Ah, but what it lacks in movement it makes up for in drama. Those chips represent money, sometimes quite a lot of it, that has been placed at risk by the players. Furthermore, the players recognize that, although there is skill involved, ultimately they have placed their fortune at the mercy of the luck of the draw. Add to this the compulsive nature of gamblers, leading some players to risk money they don't have on bets they can't cover, and you have the makings of nail-biting drama. That's why it's not so surpising that the recent success of televised poker games has gone so far as to inspire a dramatic series on ESPN called "Tilt." If you enjoy watching poker on TV you may want to look for these movies about cardsharps on home video.

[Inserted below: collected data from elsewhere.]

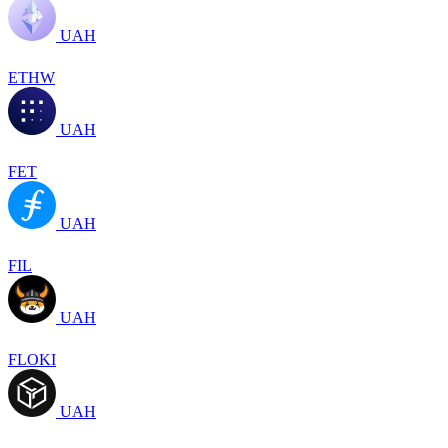
UAH
ETHW
UAH
FET
UAH
FIL
UAH
FLOKI
UAH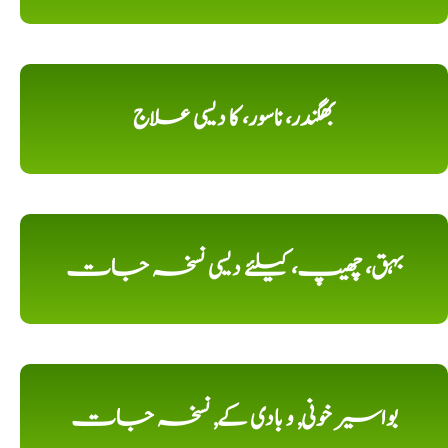
بھگندر، ناسور، کا دیسی علاج
بہق، چھیپ، کیلئے دیسی نسخہ جات
بواسیر خونی, و بادی کے, نسخہ جات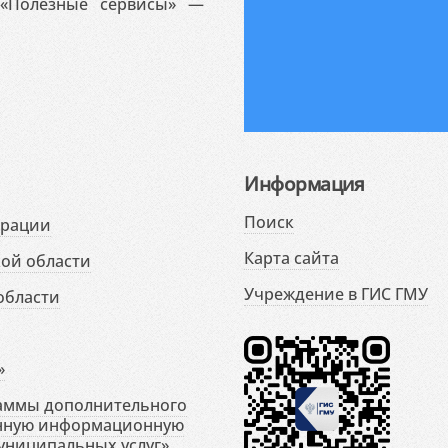
«Полезные сервисы» —
Информация
Поиск
ерации
Карта сайта
ой области
Учреждение в ГИС ГМУ
области
»
раммы дополнительного
енную информационную
униципальных услуг»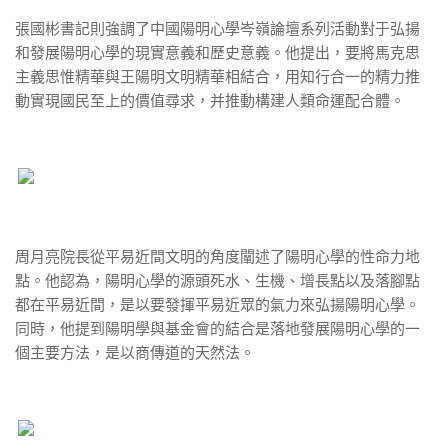
張國彬書記則強調了中國陽明心學岑嶺論壇系列活動對于弘揚
和發展陽明心學的現實意義和歷史意義。他提出，要將馬克思
主義思惟精華與王陽明文明精華相結合，用知行合一的精力推
動實現國民至上的價值尋求，并推動構建人類命運配合體。
周月亮院長從平易近間文明的角度闡述了陽明心學的性命力地
點。他認為，陽明心學的源頭死水、生機、增長點以及落腳點
都在平易近間，是以要發揮平易近眾的氣力來弘揚陽明心學。
同時，他提到陽明學與基金會的結合是落地發展陽明心學的一
個主要方法，是以商傳道的天然法。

"The Lady Eve" (1941). Writer/director Preston Sturges created plum roles for Charles Coburn and Barbara Stanwyck as a father and daughter team of cardsharps in this classic comedy. "Colonel" Harrington is a distinguished looking con artist, whose motto is "let us be crooked but never common." His daughter Jean is a willing and skilled accomplice. Together they fleece wealthy pigeons in rigged card games. One of their hunting grounds is a luxury ocean liner, which is where they meet Charles Pike (Henry Fonda), whose family fortune was built on the sales of Pike's Pale Ale. Charles is no Ale executive, however. Instead, he has chosen scholarly pursuits, specializing in the study of snakes. Ironically, he is totally unable to recognize the human snakes who manage to lure him into a fateful card game. Charles fancies himself quite a card player, which makes him a perfect target for Jean and the "Colonel." The complication occurs when Jean unexpectedly finds herself falling for Charles.

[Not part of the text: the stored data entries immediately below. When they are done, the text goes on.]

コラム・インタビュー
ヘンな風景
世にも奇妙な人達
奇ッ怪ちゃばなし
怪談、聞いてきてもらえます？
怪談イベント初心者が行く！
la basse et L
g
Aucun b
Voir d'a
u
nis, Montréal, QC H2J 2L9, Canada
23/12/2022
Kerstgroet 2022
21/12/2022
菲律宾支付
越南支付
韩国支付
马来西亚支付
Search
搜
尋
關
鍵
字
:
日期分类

"The Cincinnati Kid" (1965). Walter Tevis's novel "The Hustler," about a young pool shark who takes on the champ before he's ready, had been made into a successful and critically acclaimed film by Robert Rossen in 1961. "The Cincinnati Kid" is a similar story using poker as the game of choice. Steve McQueen plays the title role, a hot young poker player who dominates the game in the New Orleans area. On the national level, Lancey Howard (Edward G. Robinson) is the man to beat, so when Howard comes to town for a private game with a New Orleans high roller a game with The Kid is also arranged. Director Norman Jewison succeeds in making the sedate game as suspenseful in its own way as a car chase. Reproduced below, courtesy of Turner Classic Movies, is the film's promotional trailer.

"A Big Hand For The Little Lady" (1966). The setting is the Laredo territory in 1896. Once a year, in the back room of the local saloon, five of the territory's wealthiest high rollers gather for some serious poker. This year, one has missed his daugher's wedding to be there, while another, an attorney, has walked out on a client who is on trial for his life. The game is observed by a farmer named Meredith (Henry Fonda), who is waiting for his wife Mary (Joanne Woodward) to join him. Meredith has sworn off gambling at Mary's urging, but watching this high stakes card game tempts him beyond his capacity to resist. The next thing he knows he has put up his family's homestead money as an ante to get him into the game. By the time Mary returns and catches him at it, he's $500 in the hole. Overcome by the stress of losing the family's savings and by remorse at having let Mary down, Meredith suffers an apparent heart attack. In desperation, he persuades Mary to play out his hand for him, despite her ignorance of the game. Mary's unorthodox approach to playing out the hand leads to a clever twist ending.

Given that there's only so much that can happen in a card game, you might imagine that the current vogue for televised poker will burn itself out relatively quickly. Maybe so, but I wouldn't bet on it.